The Streets of Parma

The woman with the red umbrella riding her bicycle in the rain, flowers in her basket, was one of the many beautiful ordinary things to be seen on the wet and cold streets of Parma. I snapped three pictures as fast as I could on my iPhone and then uploaded this one to Instagram so my family could see it. I did dump a couple of filters on it. But imagine this same action and image with a different background, a background of modernist buildings. Or this same woman in a car. If you can imagine either you are halfway to understanding the lessons of our show.

Geoffrey Baer with Franco Maria Ricci

I Own this Statue, Says the Man on the Right

That’s a friggin’ Bernini. Of a pope, for God’s sake. Don’t ask me which one. And there’s Geoffrey with Franco Maria Ricci. The fact that I didn’t know Ricci before this is one of those incredible revelations of how truly ignorant one can be, and how deeply provincial Americans can be. We have sea to shining sea, so we think we’re rich in culture. Au contraire. This guy is a genius of design and he published an art magazine, FMR, that I should have been buying when I often had to decide whether to buy a book or get some ramen noodles and Japanese beer at the Korean deli on Avenue A. I would have forgone a dinner or two for one of those tomes. Ricci’s home is on the grounds of the museum and library complex Bontempi is building in the center of Ricci’s three kilometer bamboo labyrinth. His house looks like ruins from the outside and inside its three intensely classical chambers – jewels hidden in aging wrappers. The Bernini is a jewel within a jewel. I always want to touch art, by the way. That's true. It can get me in trouble in museums. Here? Not so much. Did I touch the Bernini? You bet I did.

Dan Andries with Pier Carlo Bontempi

Dan and the Man, Pier Carlo Bontempi

This facing off is at the heart of every show. A person of great accomplishment I’ve never met, who has never met me, has agreed to be open to the process of our intrusion, our shooting. We attempt to capture quiet and private moments, to honor the subject’s words, and their oeuvre. But it is a contrivance, and of course it only captures the slightest slice of what it means to be in someone’s presence. We are there for a short, intense period and then we move on to the next stage, obsessively working over the material for weeks in the editing room. It is possible to emerge with the strong delusion that you somehow know your subjects in a very intimate way. It was good to meet this kind and gentle and considered, talented man. It was worth all of the struggles to find our way. I hope some of that is reflected in the final product.

Castell’Arquato, Italy

Ancestral Home

My grandfather was an immigrant. He came from Italy in the early 20th century as a young boy with his four brothers and two sisters. Life was very hard for his parents. Consequently, my grandfather grew up in an orphanage in Vincennes, Indiana. But he could have grown up here. This was his hometown – Castell’Arquato. It is about 35 kilometers from Parma. We were able to make a short stop here on our last full day in Italy, on the way to Milan. The town is beautiful – old, traditional, winding, mysterious, and friendly, with a castle on the hill. Everything I suppose Pier Carlo appreciates in the landscape of his town. I’d never been here before.

Paul Goldberger

Paul Goldberger

There are moments when I realize that I have an incredible job. Connecting with architecture critic Paul Goldberger in 2011 was one of those moments. We decided it would be a smart idea to have him weigh in on architect Bob Stern for a documentary we made that year. Goldberger’s book, “The Skycraper,” and his collection of essays and pieces for the New York Times “On the Rise,” were so very important to me when I was a young man in New York.

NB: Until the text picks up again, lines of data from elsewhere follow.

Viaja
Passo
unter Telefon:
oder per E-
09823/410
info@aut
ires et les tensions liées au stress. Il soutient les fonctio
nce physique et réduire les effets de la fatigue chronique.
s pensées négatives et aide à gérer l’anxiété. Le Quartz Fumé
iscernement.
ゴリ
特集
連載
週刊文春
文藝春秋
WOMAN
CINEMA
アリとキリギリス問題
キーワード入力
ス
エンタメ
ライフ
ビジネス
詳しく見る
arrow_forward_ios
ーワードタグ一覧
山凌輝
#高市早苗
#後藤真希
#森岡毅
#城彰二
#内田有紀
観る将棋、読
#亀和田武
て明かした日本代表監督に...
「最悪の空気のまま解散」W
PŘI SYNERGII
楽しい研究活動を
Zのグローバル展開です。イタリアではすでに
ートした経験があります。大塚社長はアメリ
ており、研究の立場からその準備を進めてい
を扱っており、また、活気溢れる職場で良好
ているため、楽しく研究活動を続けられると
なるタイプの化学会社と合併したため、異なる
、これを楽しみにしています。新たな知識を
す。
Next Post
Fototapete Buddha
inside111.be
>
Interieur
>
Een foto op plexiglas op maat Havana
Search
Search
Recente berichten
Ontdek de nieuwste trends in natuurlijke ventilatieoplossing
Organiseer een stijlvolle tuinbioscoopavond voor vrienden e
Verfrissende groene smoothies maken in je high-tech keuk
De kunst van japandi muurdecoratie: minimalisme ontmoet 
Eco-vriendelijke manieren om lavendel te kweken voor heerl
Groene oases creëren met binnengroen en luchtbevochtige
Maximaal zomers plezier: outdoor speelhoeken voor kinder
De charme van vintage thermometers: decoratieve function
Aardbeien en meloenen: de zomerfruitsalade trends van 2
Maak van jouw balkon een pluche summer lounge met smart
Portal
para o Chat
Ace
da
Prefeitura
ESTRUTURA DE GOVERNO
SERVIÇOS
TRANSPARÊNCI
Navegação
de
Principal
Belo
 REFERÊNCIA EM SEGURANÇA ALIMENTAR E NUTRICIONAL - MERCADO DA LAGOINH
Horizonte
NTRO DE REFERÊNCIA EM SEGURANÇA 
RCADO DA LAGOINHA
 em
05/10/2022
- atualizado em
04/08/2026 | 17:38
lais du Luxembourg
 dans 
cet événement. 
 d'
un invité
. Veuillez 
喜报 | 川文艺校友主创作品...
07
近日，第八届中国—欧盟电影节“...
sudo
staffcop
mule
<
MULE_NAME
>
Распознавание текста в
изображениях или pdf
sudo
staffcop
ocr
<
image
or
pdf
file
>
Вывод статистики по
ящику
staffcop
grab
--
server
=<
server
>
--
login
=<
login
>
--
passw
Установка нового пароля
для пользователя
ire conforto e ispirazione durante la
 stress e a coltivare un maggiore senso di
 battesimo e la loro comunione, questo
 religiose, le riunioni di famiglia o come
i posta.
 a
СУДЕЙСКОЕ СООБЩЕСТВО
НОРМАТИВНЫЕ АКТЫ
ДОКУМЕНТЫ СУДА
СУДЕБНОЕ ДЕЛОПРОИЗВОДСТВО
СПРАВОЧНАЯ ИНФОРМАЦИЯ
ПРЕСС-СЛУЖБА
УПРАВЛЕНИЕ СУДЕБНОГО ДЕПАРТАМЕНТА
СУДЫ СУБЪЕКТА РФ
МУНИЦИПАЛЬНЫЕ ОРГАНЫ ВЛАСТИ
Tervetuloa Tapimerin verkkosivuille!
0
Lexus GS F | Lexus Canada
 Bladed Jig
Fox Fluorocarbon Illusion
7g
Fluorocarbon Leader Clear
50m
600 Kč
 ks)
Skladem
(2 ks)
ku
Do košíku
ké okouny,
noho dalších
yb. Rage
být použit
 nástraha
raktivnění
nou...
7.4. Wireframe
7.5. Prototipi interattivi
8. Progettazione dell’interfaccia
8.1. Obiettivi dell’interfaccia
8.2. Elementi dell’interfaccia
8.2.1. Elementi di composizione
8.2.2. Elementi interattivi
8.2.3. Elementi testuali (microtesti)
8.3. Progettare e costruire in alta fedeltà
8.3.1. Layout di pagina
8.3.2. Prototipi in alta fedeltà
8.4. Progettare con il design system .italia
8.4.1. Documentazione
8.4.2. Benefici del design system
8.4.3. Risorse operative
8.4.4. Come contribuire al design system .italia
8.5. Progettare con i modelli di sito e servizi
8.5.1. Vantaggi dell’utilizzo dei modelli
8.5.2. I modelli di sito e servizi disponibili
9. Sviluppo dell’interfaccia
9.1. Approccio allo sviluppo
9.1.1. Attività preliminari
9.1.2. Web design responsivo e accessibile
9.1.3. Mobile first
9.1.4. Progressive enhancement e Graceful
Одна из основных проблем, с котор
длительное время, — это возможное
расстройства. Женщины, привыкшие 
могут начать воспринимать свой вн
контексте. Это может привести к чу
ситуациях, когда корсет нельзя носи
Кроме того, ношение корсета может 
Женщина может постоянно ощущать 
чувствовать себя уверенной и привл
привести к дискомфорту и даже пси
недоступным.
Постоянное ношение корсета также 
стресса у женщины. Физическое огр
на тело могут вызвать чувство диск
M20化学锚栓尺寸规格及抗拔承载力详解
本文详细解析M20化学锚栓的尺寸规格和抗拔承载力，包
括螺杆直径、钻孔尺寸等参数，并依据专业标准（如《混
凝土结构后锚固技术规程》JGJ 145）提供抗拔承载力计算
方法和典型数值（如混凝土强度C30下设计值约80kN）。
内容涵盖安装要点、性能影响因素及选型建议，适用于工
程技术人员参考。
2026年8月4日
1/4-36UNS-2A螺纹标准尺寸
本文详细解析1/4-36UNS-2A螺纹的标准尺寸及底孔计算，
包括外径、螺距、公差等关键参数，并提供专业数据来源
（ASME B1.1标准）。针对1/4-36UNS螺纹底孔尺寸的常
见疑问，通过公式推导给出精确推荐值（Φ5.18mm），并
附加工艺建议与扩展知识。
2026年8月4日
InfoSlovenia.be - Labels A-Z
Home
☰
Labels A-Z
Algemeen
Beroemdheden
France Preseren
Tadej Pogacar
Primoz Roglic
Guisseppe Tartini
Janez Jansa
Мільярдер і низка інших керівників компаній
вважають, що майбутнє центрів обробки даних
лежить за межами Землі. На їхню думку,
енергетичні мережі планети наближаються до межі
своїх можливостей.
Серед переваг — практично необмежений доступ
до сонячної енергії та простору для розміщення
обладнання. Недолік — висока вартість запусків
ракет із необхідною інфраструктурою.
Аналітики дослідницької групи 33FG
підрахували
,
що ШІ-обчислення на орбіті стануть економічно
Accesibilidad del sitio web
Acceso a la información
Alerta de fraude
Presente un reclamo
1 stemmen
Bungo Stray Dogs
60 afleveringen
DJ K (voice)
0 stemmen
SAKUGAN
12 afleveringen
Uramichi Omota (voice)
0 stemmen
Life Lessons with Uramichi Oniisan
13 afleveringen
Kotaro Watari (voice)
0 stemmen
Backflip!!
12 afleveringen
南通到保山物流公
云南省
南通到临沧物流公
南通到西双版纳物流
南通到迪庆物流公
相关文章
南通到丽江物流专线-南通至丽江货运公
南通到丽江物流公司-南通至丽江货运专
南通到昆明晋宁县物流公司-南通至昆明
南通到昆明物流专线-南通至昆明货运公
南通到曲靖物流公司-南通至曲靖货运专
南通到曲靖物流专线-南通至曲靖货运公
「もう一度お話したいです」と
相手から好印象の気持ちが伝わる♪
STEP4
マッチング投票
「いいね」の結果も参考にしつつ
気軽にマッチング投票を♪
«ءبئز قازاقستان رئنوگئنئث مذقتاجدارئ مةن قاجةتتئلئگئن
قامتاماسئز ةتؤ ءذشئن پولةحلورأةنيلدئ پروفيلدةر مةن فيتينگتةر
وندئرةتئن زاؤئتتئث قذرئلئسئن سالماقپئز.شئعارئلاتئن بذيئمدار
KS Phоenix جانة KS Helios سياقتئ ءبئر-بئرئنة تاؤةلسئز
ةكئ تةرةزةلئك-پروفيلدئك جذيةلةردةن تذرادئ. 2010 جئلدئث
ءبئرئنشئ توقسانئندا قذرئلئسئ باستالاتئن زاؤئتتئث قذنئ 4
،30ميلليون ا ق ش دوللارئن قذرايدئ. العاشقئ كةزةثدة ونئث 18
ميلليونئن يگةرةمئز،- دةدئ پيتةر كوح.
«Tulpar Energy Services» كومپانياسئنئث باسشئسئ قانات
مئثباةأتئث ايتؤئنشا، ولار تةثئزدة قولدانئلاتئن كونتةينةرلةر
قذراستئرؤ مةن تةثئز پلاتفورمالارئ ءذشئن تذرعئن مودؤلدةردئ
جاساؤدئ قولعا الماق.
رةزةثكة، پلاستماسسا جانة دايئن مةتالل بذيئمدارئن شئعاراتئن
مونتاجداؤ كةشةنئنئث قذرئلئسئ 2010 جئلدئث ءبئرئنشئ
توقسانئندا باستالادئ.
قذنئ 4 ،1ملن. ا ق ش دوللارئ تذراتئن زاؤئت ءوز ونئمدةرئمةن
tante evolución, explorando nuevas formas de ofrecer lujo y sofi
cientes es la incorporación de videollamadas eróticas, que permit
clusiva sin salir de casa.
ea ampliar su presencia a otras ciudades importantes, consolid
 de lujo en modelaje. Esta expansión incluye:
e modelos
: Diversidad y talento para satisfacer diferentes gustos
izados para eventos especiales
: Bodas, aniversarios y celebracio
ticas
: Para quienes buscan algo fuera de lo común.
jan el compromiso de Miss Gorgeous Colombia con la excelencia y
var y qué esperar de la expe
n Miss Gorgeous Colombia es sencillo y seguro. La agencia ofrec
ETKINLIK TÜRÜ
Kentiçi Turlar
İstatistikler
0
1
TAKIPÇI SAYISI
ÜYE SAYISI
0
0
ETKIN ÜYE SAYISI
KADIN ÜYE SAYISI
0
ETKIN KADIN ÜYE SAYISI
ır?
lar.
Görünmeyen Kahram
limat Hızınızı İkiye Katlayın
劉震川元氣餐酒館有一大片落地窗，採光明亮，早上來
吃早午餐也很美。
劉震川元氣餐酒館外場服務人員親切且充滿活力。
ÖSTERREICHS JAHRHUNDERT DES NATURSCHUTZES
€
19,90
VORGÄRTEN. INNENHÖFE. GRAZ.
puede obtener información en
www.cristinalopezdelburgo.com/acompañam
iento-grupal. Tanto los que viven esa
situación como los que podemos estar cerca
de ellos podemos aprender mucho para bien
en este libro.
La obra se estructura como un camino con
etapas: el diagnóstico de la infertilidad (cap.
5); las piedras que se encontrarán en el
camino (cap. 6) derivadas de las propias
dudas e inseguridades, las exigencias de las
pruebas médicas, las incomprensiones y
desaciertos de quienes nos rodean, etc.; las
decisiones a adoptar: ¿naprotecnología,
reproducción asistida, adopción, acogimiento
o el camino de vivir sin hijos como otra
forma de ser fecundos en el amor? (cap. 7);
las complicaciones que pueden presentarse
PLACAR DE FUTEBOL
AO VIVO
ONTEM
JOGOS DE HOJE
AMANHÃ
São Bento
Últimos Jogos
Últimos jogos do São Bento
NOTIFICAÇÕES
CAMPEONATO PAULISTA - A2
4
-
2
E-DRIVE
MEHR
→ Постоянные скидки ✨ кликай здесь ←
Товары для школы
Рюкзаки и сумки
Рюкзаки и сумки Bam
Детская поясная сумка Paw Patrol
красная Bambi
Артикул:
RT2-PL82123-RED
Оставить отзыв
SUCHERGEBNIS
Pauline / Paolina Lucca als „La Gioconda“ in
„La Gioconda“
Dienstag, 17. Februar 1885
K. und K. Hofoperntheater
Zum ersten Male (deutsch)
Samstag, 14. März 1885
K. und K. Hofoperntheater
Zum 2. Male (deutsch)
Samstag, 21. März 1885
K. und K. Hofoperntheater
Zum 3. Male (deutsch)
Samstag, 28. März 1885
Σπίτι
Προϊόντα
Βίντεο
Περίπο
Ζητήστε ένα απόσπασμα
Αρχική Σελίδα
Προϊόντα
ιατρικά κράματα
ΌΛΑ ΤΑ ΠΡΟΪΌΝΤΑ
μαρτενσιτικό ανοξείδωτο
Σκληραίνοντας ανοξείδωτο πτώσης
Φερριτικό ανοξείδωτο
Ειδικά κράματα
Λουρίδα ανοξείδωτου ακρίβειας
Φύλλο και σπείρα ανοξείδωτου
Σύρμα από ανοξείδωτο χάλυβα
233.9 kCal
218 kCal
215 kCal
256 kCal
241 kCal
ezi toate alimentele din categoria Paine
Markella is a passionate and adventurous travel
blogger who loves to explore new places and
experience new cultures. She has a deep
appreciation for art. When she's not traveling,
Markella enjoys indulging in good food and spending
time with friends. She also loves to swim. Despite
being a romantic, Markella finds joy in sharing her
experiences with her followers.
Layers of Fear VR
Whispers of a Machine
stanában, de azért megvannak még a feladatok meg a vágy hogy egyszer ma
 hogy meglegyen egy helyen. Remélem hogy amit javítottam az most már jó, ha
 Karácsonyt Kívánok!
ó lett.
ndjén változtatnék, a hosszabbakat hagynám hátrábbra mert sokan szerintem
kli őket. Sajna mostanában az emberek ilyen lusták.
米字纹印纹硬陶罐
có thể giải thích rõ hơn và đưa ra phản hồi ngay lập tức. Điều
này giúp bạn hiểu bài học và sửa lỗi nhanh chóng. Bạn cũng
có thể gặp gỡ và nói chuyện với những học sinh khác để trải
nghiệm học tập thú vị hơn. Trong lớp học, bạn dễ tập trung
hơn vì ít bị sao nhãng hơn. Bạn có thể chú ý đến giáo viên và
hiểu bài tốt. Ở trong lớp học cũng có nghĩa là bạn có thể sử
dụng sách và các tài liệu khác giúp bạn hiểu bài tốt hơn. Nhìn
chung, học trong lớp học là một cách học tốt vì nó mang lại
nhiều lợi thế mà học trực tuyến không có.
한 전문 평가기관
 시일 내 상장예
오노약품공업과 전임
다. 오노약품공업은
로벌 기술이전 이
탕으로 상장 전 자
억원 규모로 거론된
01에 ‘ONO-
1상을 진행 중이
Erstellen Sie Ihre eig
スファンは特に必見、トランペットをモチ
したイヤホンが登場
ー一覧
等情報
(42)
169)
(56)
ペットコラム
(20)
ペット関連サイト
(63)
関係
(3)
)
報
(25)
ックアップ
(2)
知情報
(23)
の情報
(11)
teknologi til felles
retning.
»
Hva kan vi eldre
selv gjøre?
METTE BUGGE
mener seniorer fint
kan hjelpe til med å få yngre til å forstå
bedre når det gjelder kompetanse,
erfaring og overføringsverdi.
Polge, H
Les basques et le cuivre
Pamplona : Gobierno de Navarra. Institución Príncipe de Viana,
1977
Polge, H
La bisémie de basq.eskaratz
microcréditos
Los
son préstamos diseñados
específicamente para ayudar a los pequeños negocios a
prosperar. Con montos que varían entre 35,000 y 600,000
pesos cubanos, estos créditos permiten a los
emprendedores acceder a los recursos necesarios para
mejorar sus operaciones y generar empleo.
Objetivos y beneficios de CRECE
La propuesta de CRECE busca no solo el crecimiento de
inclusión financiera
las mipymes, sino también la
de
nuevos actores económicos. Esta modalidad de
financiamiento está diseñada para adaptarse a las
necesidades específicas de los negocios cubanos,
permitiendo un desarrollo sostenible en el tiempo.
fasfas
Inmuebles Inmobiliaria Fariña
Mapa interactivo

To meet Goldberger was for me like meeting a superstar. But I went on to meet him another two times with a crew, and to have numerous incredible, intelligent, and pleasant phone conversations. This year we were in his marvelous apartment overlooking Central Park. His office at the front of the apartment is full of books and small souvenir models of buildings. Here Paul shows one off to Geoffrey and me. The beautiful light pouring in comes from an all-day snowstorm that threatened our travel plans.